Independentes
Assunção Esteves foi eleita presidente da Assembleia da República. Uma excelente escolha dos deputados. A ex-juíza do Tribunal Constitucional tem um percurso feito de relevantes serviços prestados à coisa pública e uma carreira política sólida e inatacável. Tem, porém, um problema que nos dias que correm é uma falha terrível: apesar de nunca ter deixado de exprimir as suas opiniões, coincidissem ou não com as do partido a que pertence, não é independente. Foram, aliás, os seus correligionários do PSD que nos alertaram para este lamentável pecado, quando sublimaram Fernando Nobre, o político antipolíticos, o homem que se borrifava para o mandato popular se não lhe dessem o cargo que queria.
Assunção Esteves tem experiência de Parlamento, é uma profunda conhecedora da instituição, tem o respeito dos deputados (não é preciso lembrar a votação esmagadora), é uma figura importante da nossa democracia, mas não tem a suprema qualidade que fazia de Fernando Nobre o presidente da Assembleia da República ideal, não é independente, milita num partido. Só faltou mesmo a alguns dirigentes do PSD terem pedido desculpa por este irremediável defeito.
Também temos ministros que são saudáveis independentes e outros que sofrem da doença da militância partidária. Os primeiros não têm nada que se possa apontar, os segundos são de desconfiar.
Ouvi muita gente a elogiar o Governo por ter tantos independentes. O programa que estes ministros vão executar não é o do PSD? Os ministros militantes de partidos só vão escolher para os seus ministérios outros militantes, mesmo que sejam incompetentes e desonestos. Já os independentes, pelo facto de o serem, vão recrutar gente séria e honesta. É assim, não é? Talvez, assim sendo, proibir a presença de membros do partido no Governo fosse uma boa medida.
Parece que ter cartão de um partido deixou de ser curriculum para passar a ser cadastro.
Quando se ouve falar de independentes, percebe-se logo que estamos a falar de partidos. Independente de interesses económicos, corporativos, ou das mais variadas organizações não interessa. Falamos em independentes e só nos ocorre independência em relação aos partidos.

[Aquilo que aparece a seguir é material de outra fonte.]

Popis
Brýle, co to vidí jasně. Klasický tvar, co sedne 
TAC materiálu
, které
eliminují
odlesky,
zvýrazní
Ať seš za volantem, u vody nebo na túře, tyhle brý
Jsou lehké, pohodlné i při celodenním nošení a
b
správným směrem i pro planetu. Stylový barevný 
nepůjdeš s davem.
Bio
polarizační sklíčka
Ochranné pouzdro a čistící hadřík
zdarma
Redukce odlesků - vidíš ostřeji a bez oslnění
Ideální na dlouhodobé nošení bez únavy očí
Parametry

Na eleição para presidente da Assembleia da República, falou-se à boca cheia da maçonaria. Correu célere a história (não sei se falsa se verdadeira) de que importantes membros desta organização, deputados e dirigentes partidários, estariam a fazer todos os esforços para que Nobre fosse eleito. Não ouvi ninguém, contudo, a falar de independência face a uma entidade de que poucos conhecem os processos de decisão e objectivos. O mesmo se poderia dizer noutras circunstâncias sobre ligações a empresas, clubes, universidades ou grupos de pressão. Um homem ou uma mulher num qualquer lugar relevante no Estado torna-se imediatamente invulnerável às pressões do antigo patrão, da família, da maçonaria, do Opus Dei, do tio, do clube, dos amigos, mas não dos partidos. Não, os partidos é que são a fonte de todo o mal. Nestes, todos os interesses são suspeitos, todas as relações estão inquinadas.
Entra-se num partido e deixa-se de ter opiniões e convicções.

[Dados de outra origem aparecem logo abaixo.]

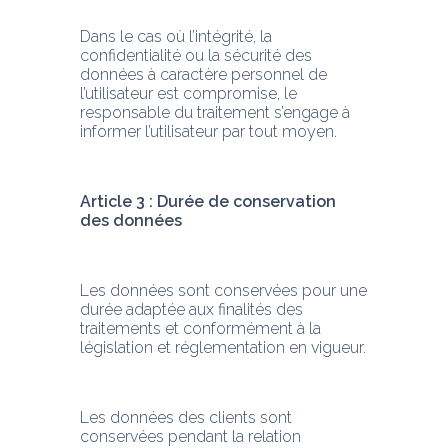
Dans le cas où l’intégrité, la 
confidentialité ou la sécurité des 
données à caractère personnel de 
l’utilisateur est compromise, le 
responsable du traitement s’engage à 
informer l’utilisateur par tout moyen.
Article 3 : Durée de conservation 
des données
Les données sont conservées pour une 
durée adaptée aux finalités des 
traitements et conformément à la 
législation et réglementation en vigueur.
Les données des clients sont 
conservées pendant la relation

Curiosamente, as pessoas com mais pensamento político próprio, menos influenciáveis que conheci, são militantes partidários, e as mais sectárias, mais seguidistas das posições oficiais, as que se juntaram a um partido como independentes.
Podíamos ser levados a pensar que são os críticos do efectivo mau estado dos partidos a promover os chamados independentes, mas não é verdade. São normalmente os mais ferozes aparelhistas, as pessoas que nada mais fizeram do que estar no partidos e a alcançarem cargos através deles os grandes patrocinadores da glorificação do independente. Desta forma, pretendem afastar a fama, e normalmente o proveito, de controlarem completamente os partidos. Por outro lado, quanto menos pessoas com opinião própria e força na sociedade civil ficarem de fora dos partidos melhor aqueles controlarão as máquinas partidárias. O exaltador dos independentes gosta destes longe do partido. E quanto mais qualidades pessoais e intelectuais estes tiverem mais longe os quer.
Mais, um recrutador de independentes é quase sempre alguém que lida mal com os chamados críticos internos, com as pessoas que não receiam exibir posições discordantes da linha oficial.
Os partidos vivem uma profunda crise. Sabemos as razões e as consequências terríveis para a democracia deste facto. Mas não é, de certeza absoluta, degradando constantemente o seu papel que se contribui para os melhorar. E o pior é observar os mais importantes líderes políticos a fazê-lo.